Work item – Write down exactly what lies from the line containing "support@biltorvet.dk" to the end of the records, inclusive, and omit the pictures.

Input for this task –
----------

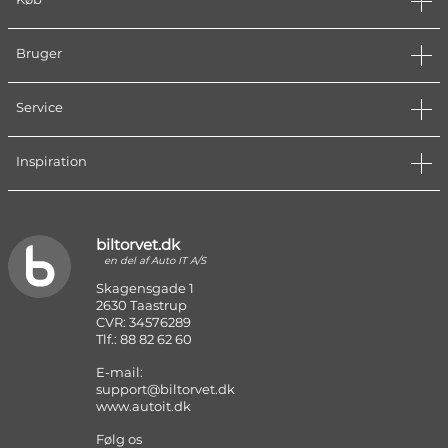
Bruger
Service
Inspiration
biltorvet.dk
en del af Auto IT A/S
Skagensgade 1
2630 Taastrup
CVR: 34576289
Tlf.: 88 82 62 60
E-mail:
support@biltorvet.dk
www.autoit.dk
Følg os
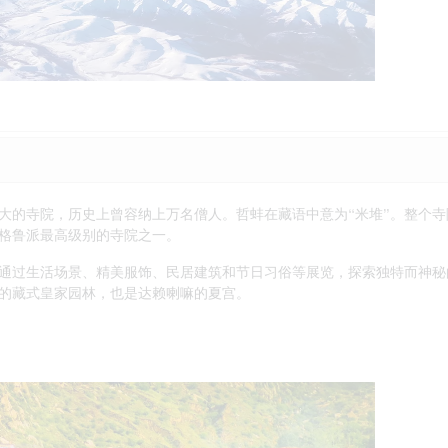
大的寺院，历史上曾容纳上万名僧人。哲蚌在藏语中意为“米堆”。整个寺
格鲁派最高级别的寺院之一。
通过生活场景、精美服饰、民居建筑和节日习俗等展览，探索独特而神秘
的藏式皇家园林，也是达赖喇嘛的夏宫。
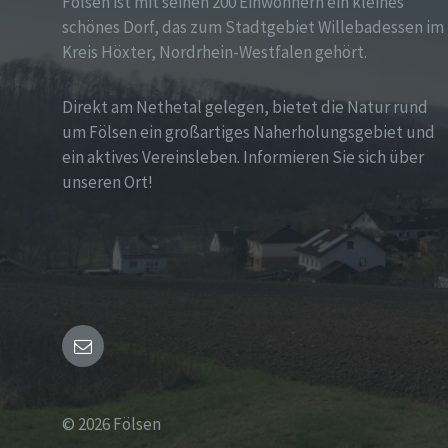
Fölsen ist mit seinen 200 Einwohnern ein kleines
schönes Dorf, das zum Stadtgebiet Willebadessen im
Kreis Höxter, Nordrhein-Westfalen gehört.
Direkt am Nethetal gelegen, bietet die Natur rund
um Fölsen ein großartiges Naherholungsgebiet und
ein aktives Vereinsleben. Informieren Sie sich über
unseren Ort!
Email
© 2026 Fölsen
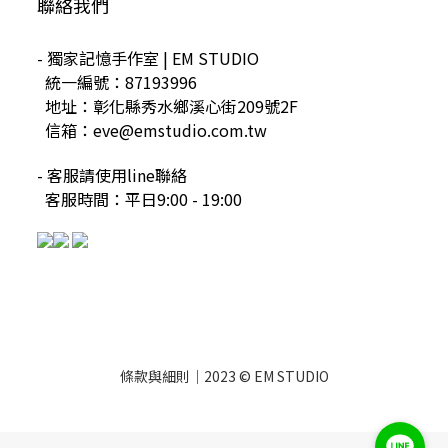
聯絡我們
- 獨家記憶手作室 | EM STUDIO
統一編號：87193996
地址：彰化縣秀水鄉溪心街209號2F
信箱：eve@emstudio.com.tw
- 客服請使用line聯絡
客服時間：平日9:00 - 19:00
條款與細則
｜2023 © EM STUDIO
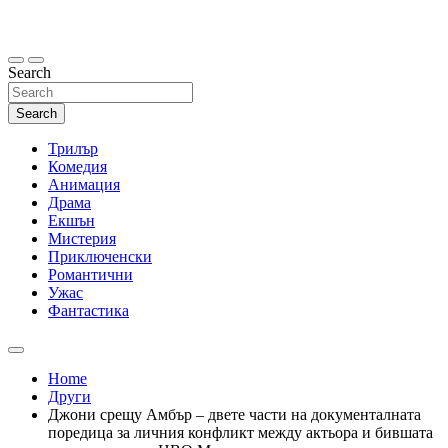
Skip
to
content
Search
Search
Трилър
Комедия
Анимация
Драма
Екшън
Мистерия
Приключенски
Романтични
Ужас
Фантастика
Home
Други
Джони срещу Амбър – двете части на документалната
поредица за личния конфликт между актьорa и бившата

----------

Written answer –
support@biltorvet.dk
www.autoit.dk
Følg os
大的寺院，历史上曾容纳上万名僧人。哲蚌在藏语中意为“米堆”。整个寺
格鲁派最高级别的寺院之一。
通过生活场景、精美服饰、民居建筑和节日习俗等展览，探索独特而神秘
的藏式皇家园林，也是达赖喇嘛的夏宫。
Fölsen ist mit seinen 200 Einwohnern ein kleines
schönes Dorf, das zum Stadtgebiet Willebadessen im
Kreis Höxter, Nordrhein-Westfalen gehört.
Direkt am Nethetal gelegen, bietet die Natur rund
um Fölsen ein großartiges Naherholungsgebiet und
ein aktives Vereinsleben. Informieren Sie sich über
unseren Ort!
Email
© 2026 Fölsen
聯絡我們
- 獨家記憶手作室 | EM STUDIO
統一編號：87193996
地址：彰化縣秀水鄉溪心街209號2F
信箱：eve@emstudio.com.tw
- 客服請使用line聯絡
客服時間：平日9:00 - 19:00
條款與細則
｜2023 © EM STUDIO
Skip
to
content
Search
Search
Трилър
Комедия
Анимация
Драма
Екшън
Мистерия
Приключенски
Романтични
Ужас
Фантастика
Home
Други
Джони срещу Амбър – двете части на документалната
поредица за личния конфликт между актьорa и бившата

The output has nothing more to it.